Naar het oordeel van de rechtbank kan het niet anders dan dat deze gesprekken gaan over de omstandigheden waaronder de diefstal van de auto en/of het wapenbezit hebben plaatsgevonden.
Gelet op het voorgaande vindt de rechtbank bewezen dat verdachte tezamen en in vereniging met [naam 2] de diefstal van de auto heeft gepleegd (feit 1) en dat verdachte, eveneens tezamen in vereniging met [naam 2] , het wapen voorhanden heeft gehad (feit 2). De rechtbank is, anders dan de raadsman, van oordeel dat feit 1 en feit 2 wel degelijk in onderlinge samenhang moeten worden bezien. Redengevend voor het bewijs is dat verdachte voorafgaand aan de diefstal met [naam 2] contact heeft gehad, direct na het wegrijden in de auto door [naam 2] is gaan rennen, een wapen bij zich droeg dat aan [naam 2] toebehoorde en dat hij, bij zijn poging aan aangevers te ontkomen, het wapen heeft gepakt en daaromtrent dreigende taal heeft geuit richting één van de aangevers.
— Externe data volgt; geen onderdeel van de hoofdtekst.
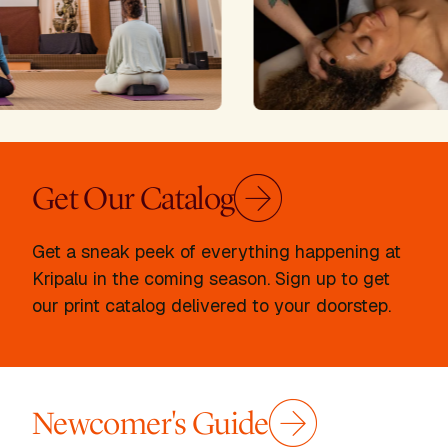
Get Our Catalog
Get a sneak peek of everything happening at
Kripalu in the coming season. Sign up to get
our print catalog delivered to your doorstep.
Newcomer's Guide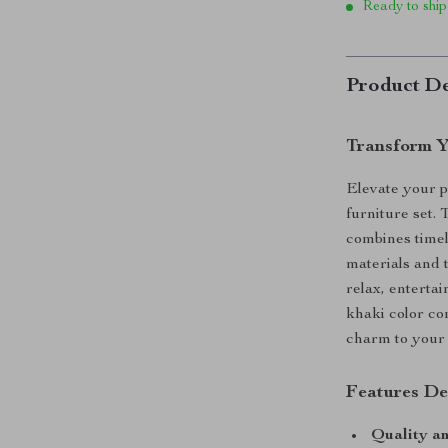
Ready to ship
Product De
Transform Y
Elevate your p
furniture set. 
combines timel
materials and t
relax, entertai
khaki color co
charm to your 
Features De
Quality an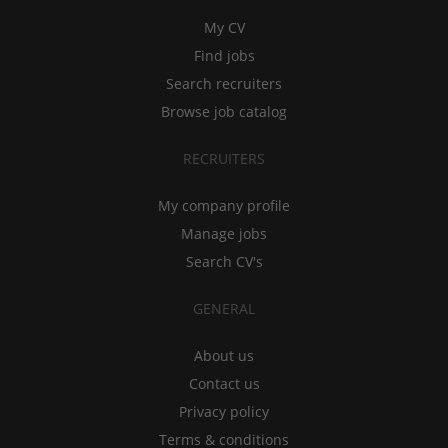
My CV
Find jobs
Search recruiters
Browse job catalog
RECRUITERS
My company profile
Manage jobs
Search CV's
GENERAL
About us
Contact us
Privacy policy
Terms & conditions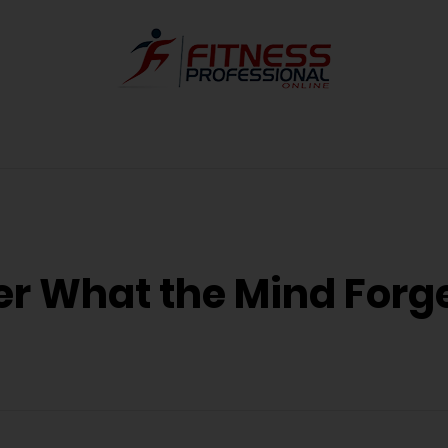
 What the Mind Forg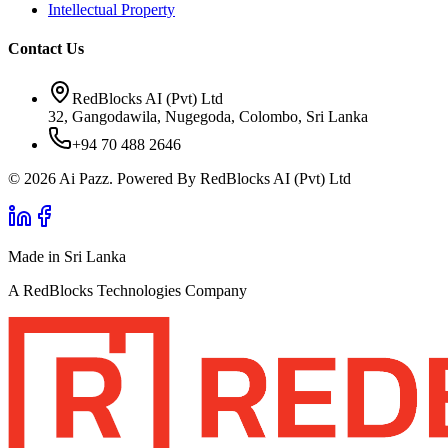
Intellectual Property
Contact Us
RedBlocks AI (Pvt) Ltd
32, Gangodawila, Nugegoda, Colombo, Sri Lanka
+94 70 488 2646
© 2026 Ai Pazz. Powered By RedBlocks AI (Pvt) Ltd
Made in Sri Lanka
A RedBlocks Technologies Company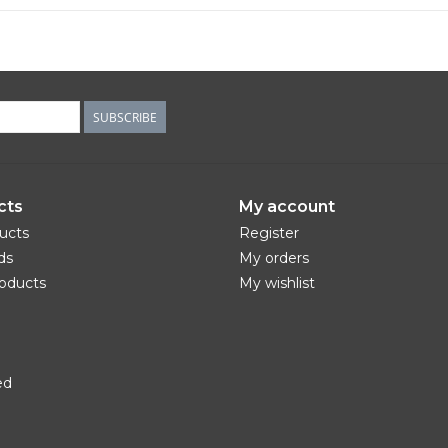
SUBSCRIBE
cts
My account
ducts
Register
ds
My orders
oducts
My wishlist
ed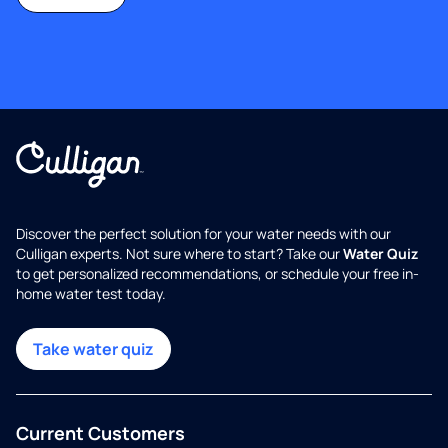
Discover the perfect solution for your water needs with our
Culligan experts. Not sure where to start? Take our
Water Quiz
to get personalized recommendations, or schedule your free in-
home water test today.
Take water quiz
Current Customers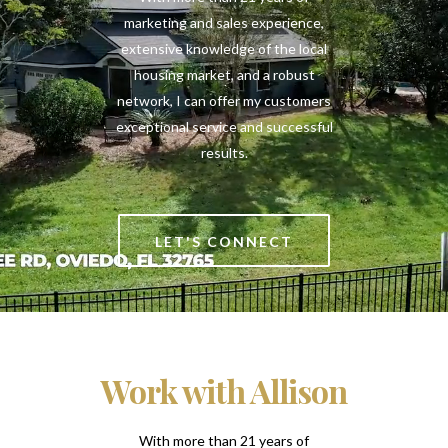
marketing and sales experience,
extensive knowledge of the local
housing market, and a robust
network, I can offer my customers
exceptional service and successful
results.
LET'S CONNECT
Work with Allison
With more than 21 years of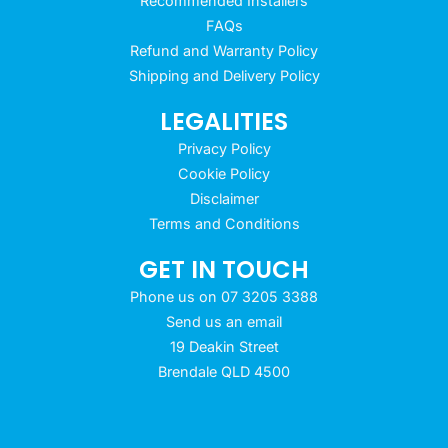
Recommended Installers
FAQs
Refund and Warranty Policy
Shipping and Delivery Policy
LEGALITIES
Privacy Policy
Cookie Policy
Disclaimer
Terms and Conditions
GET IN TOUCH
Phone us on 07 3205 3388
Send us an email
19 Deakin Street
Brendale QLD 4500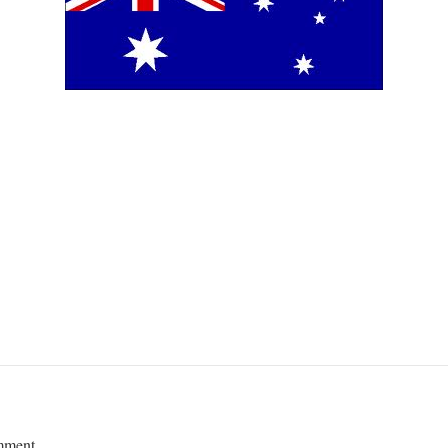
mment.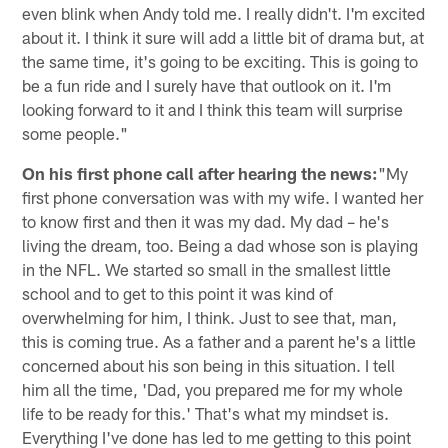
even blink when Andy told me. I really didn't. I'm excited
about it. I think it sure will add a little bit of drama but, at
the same time, it's going to be exciting. This is going to
be a fun ride and I surely have that outlook on it. I'm
looking forward to it and I think this team will surprise
some people."
On his first phone call after hearing the news:
"My
first phone conversation was with my wife. I wanted her
to know first and then it was my dad. My dad – he's
living the dream, too. Being a dad whose son is playing
in the NFL. We started so small in the smallest little
school and to get to this point it was kind of
overwhelming for him, I think. Just to see that, man,
this is coming true. As a father and a parent he's a little
concerned about his son being in this situation. I tell
him all the time, 'Dad, you prepared me for my whole
life to be ready for this.' That's what my mindset is.
Everything I've done has led to me getting to this point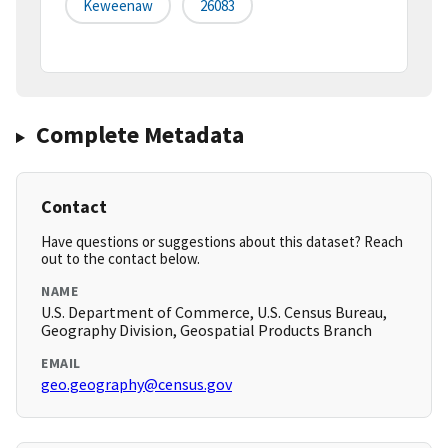
Keweenaw
26083
Complete Metadata
Contact
Have questions or suggestions about this dataset? Reach
out to the contact below.
NAME
U.S. Department of Commerce, U.S. Census Bureau,
Geography Division, Geospatial Products Branch
EMAIL
geo.geography@census.gov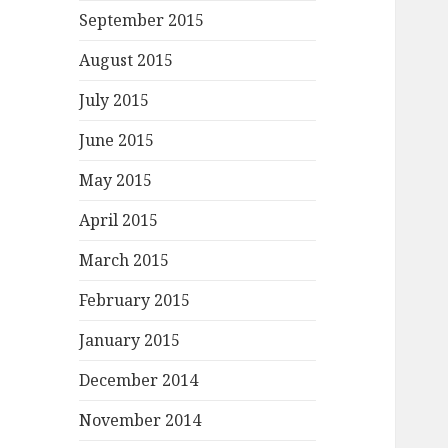
September 2015
August 2015
July 2015
June 2015
May 2015
April 2015
March 2015
February 2015
January 2015
December 2014
November 2014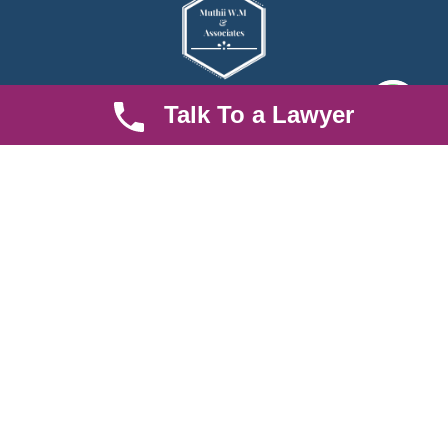
Talk To a Lawyer
We are an established law firm operating from Ruiru and serving
Nairobi and its environs. We specialize in Family and Property
law, debt collection, corporate law and insurance law.
Quick LInks
Useful Links
About us
Help Center
Careers
Contact Us
News & Articles
FAQ
Legal Notice
Parent Community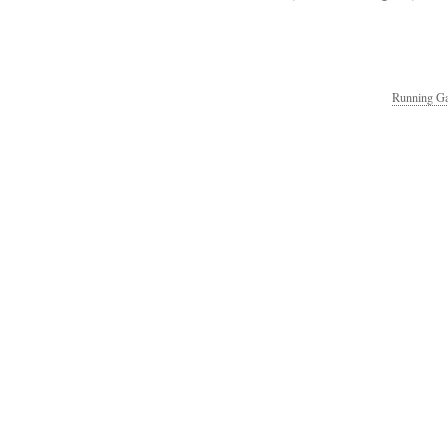
Running Ga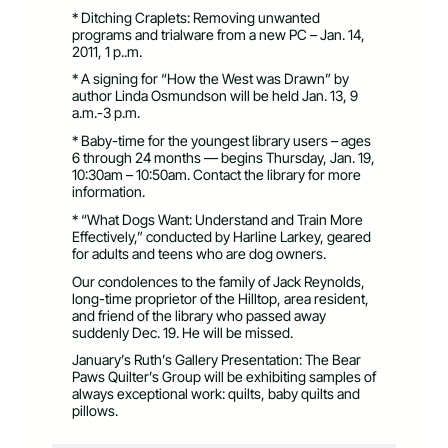
* Ditching Craplets: Removing unwanted
programs and trialware from a new PC – Jan. 14,
2011, 1 p..m.
* A signing for “How the West was Drawn” by
author Linda Osmundson will be held Jan. 13, 9
a.m.-3 p.m.
* Baby-time for the youngest library users – ages
6 through 24 months — begins Thursday, Jan. 19,
10:30am – 10:50am. Contact the library for more
information.
* “What Dogs Want: Understand and Train More
Effectively,” conducted by Harline Larkey, geared
for adults and teens who are dog owners.
Our condolences to the family of Jack Reynolds,
long-time proprietor of the Hilltop, area resident,
and friend of the library who passed away
suddenly Dec. 19. He will be missed.
January’s Ruth’s Gallery Presentation: The Bear
Paws Quilter’s Group will be exhibiting samples of
always exceptional work: quilts, baby quilts and
pillows.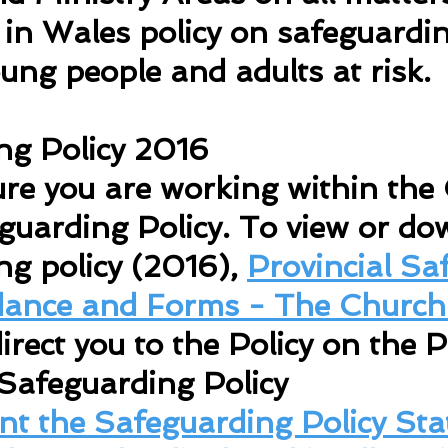
in Wales policy on safeguardin
oung people and adults at risk.
ng Policy 2016
re you are working within the
guarding Policy. To view or do
ng policy (2016),
Provincial Sa
idance and Forms - The Church
irect you to the Policy on the P
Safeguarding Policy
int the Safeguarding Policy St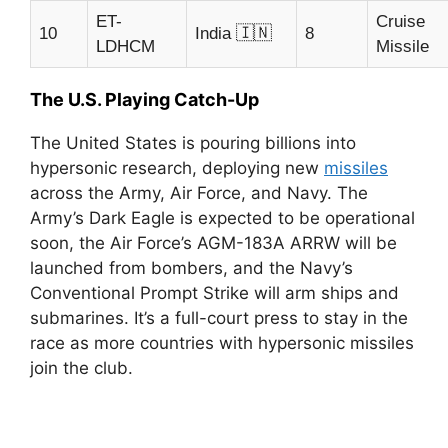
ET-
Cruise
🇮🇳
10
India
8
LDHCM
Missile
The U.S. Playing Catch-Up
The United States is pouring billions into
hypersonic research, deploying new
missiles
across the Army, Air Force, and Navy. The
Army’s Dark Eagle is expected to be operational
soon, the Air Force’s AGM-183A ARRW will be
launched from bombers, and the Navy’s
Conventional Prompt Strike will arm ships and
submarines. It’s a full-court press to stay in the
race as more countries with hypersonic missiles
join the club.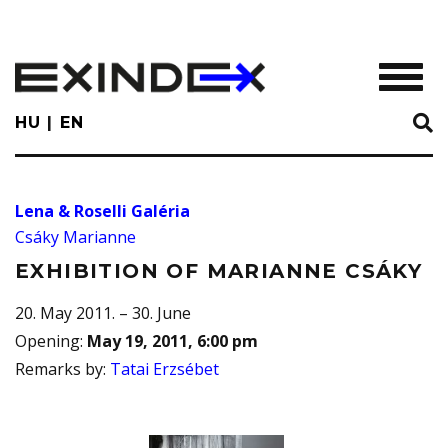
Skip
to
main
TOGGL
content
HU
EN
Lena & Roselli Galéria
Csáky Marianne
EXHIBITION OF MARIANNE CSÁKY
20. May 2011. – 30. June
Opening
:
May 19, 2011, 6:00 pm
Remarks by
:
Tatai Erzsébet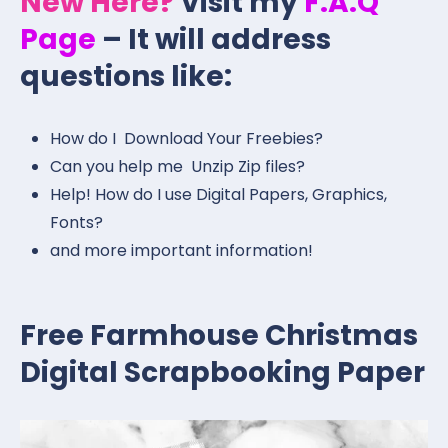
New Here?
Visit my
F.A.Q
Page
– It will address
questions like:
How do I Download Your Freebies?
Can you help me Unzip Zip files?
Help! How do I use Digital Papers, Graphics,
Fonts?
and more important information!
Free Farmhouse Christmas
Digital Scrapbooking Paper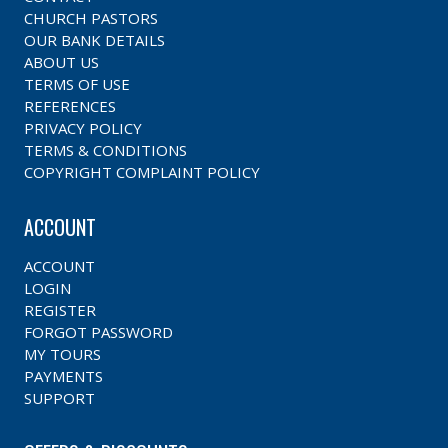
CHURCH PASTORS
OUR BANK DETAILS
ABOUT US
TERMS OF USE
REFERENCES
PRIVACY POLICY
TERMS & CONDITIONS
COPYRIGHT COMPLAINT POLICY
ACCOUNT
ACCOUNT
LOGIN
REGISTER
FORGOT PASSWORD
MY TOURS
PAYMENTS
SUPPORT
De rechtbank vindt relevant dat [naam 2] – gelet op de inhoud van het hiervoor weergegeven telefoongesprekken – instructies heeft gegeven aan verdachte omtrent het wegrennen/instappen in de auto én het gebruik van het wapen op de bewuste dag. Verder is van belang dat op het wapen, behalve DNA van verdachte, ook DNA van [naam 2] is aangetroffen. Uit al deze omstandigheden blijkt het opzet van verdachte op (de bewuste en nauwe samenwerking tussen hem en [naam 2] inzake) zowel de autodiefstal als het verboden wapenbezit. Verdachte heeft samen met [naam 2] een plan gemaakt om – desnoods onder bedreiging met een vuurwapen – een autodiefstal te plegen en dit plan is vervolgens door hen beiden uitgevoerd.
Het alternatieve scenario van de verdediging, inhoudende dat verdachte niets wist van de te plegen diefstal (door [naam 2] ) en alleen verdachte verantwoordelijk is voor het voorhanden hebben van het wapen, wordt weerlegd door de bewijsmiddelen.